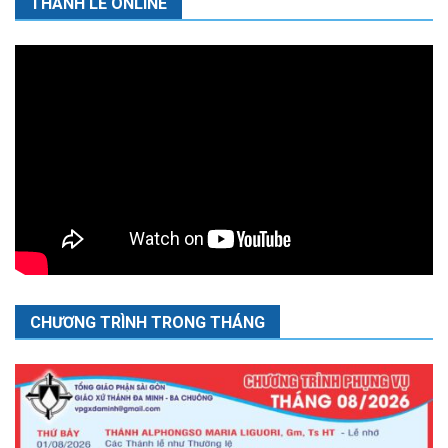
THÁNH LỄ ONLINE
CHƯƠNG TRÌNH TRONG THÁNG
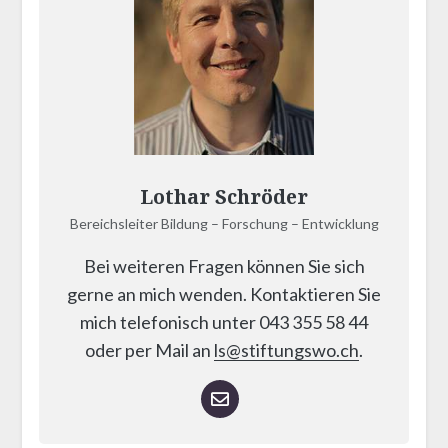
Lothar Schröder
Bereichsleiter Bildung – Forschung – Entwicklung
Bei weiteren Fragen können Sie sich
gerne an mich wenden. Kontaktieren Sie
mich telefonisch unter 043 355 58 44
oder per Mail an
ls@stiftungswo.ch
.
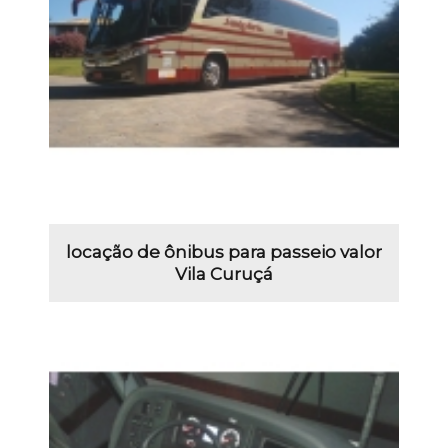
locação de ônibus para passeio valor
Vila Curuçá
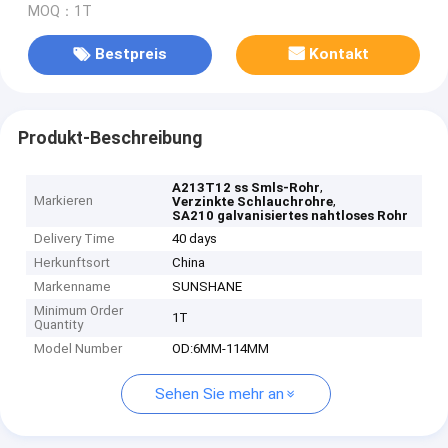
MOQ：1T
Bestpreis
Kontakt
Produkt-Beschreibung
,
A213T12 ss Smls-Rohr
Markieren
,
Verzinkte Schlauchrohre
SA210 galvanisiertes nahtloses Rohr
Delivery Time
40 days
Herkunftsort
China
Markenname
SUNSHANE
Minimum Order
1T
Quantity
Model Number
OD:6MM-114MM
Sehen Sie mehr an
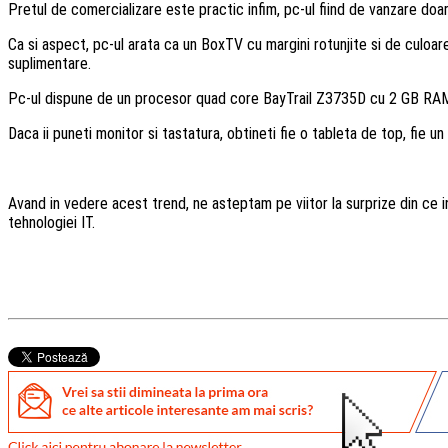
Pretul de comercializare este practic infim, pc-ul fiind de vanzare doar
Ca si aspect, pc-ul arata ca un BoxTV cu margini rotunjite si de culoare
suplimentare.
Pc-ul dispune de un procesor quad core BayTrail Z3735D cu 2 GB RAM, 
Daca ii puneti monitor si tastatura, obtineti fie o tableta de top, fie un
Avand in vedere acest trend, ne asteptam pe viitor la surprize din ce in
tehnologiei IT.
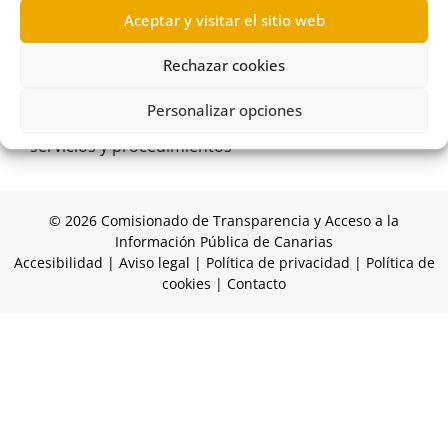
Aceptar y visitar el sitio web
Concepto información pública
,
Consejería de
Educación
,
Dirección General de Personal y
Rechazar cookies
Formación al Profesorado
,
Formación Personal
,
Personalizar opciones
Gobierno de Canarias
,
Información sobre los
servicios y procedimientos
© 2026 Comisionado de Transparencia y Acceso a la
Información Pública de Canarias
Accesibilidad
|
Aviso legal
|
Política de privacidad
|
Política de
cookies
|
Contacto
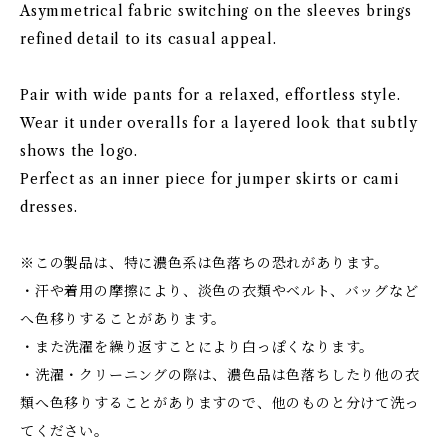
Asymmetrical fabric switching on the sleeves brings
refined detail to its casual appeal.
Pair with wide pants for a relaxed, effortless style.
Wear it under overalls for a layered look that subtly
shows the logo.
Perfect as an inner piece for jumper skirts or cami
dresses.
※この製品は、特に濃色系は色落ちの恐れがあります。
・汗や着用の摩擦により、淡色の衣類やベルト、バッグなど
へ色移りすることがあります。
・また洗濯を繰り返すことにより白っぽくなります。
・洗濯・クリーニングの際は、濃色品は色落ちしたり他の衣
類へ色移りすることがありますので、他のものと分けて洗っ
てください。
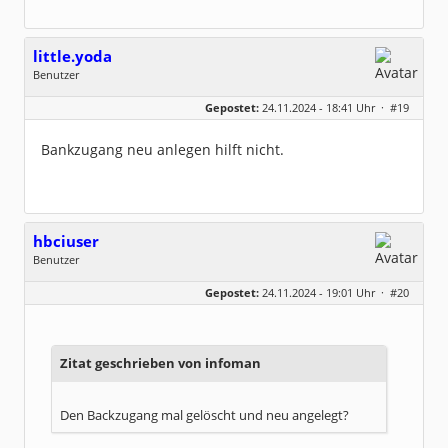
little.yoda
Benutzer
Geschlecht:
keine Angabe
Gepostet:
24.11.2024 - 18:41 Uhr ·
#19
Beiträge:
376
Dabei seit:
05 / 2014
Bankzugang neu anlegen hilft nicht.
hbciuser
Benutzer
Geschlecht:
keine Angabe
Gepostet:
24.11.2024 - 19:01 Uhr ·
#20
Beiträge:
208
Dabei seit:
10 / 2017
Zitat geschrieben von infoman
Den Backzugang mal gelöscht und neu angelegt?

========

# WHAT YOU SHOULD DO
What is wanted is the listing, written out exactly, with each picture removed.

# ANSWER SPACE
THÁNH LỄ ONLINE
CHƯƠNG TRÌNH TRONG THÁNG
Lothar Schröder
Bereichsleiter Bildung – Forschung – Entwicklung
Bei weiteren Fragen können Sie sich
gerne an mich wenden. Kontaktieren Sie
mich telefonisch unter 043 355 58 44
oder per Mail an
ls@stiftungswo.ch
.
locação de ônibus para passeio valor
Vila Curuçá
MOQ：1T
Bestpreis
Kontakt
Produkt-Beschreibung
,
A213T12 ss Smls-Rohr
Markieren
,
Verzinkte Schlauchrohre
SA210 galvanisiertes nahtloses Rohr
Delivery Time
40 days
Herkunftsort
China
Markenname
SUNSHANE
Minimum Order
1T
Quantity
Model Number
OD:6MM-114MM
Sehen Sie mehr an
Pretul de comercializare este practic infim, pc-ul fiind de vanzare doar
Ca si aspect, pc-ul arata ca un BoxTV cu margini rotunjite si de culoare
suplimentare.
Pc-ul dispune de un procesor quad core BayTrail Z3735D cu 2 GB RAM, 
Daca ii puneti monitor si tastatura, obtineti fie o tableta de top, fie un
Avand in vedere acest trend, ne asteptam pe viitor la surprize din ce in
tehnologiei IT.
Aceptar y visitar el sitio web
Concepto información pública
,
Consejería de
Educación
,
Dirección General de Personal y
Rechazar cookies
Formación al Profesorado
,
Formación Personal
,
Personalizar opciones
Gobierno de Canarias
,
Información sobre los
servicios y procedimientos
© 2026 Comisionado de Transparencia y Acceso a la
Información Pública de Canarias
Accesibilidad
|
Aviso legal
|
Política de privacidad
|
Política de
cookies
|
Contacto
Asymmetrical fabric switching on the sleeves brings
refined detail to its casual appeal.
Pair with wide pants for a relaxed, effortless style.
Wear it under overalls for a layered look that subtly
shows the logo.
Perfect as an inner piece for jumper skirts or cami
dresses.
※この製品は、特に濃色系は色落ちの恐れがあります。
・汗や着用の摩擦により、淡色の衣類やベルト、バッグなど
へ色移りすることがあります。
・また洗濯を繰り返すことにより白っぽくなります。
・洗濯・クリーニングの際は、濃色品は色落ちしたり他の衣
類へ色移りすることがありますので、他のものと分けて洗っ
てください。
little.yoda
Benutzer
Geschlecht:
keine Angabe
Gepostet:
24.11.2024 - 18:41 Uhr ·
#19
Beiträge:
376
Dabei seit:
05 / 2014
Bankzugang neu anlegen hilft nicht.
hbciuser
Benutzer
Geschlecht:
keine Angabe
Gepostet:
24.11.2024 - 19:01 Uhr ·
#20
Beiträge:
208
Dabei seit:
10 / 2017
Zitat geschrieben von infoman
Den Backzugang mal gelöscht und neu angelegt?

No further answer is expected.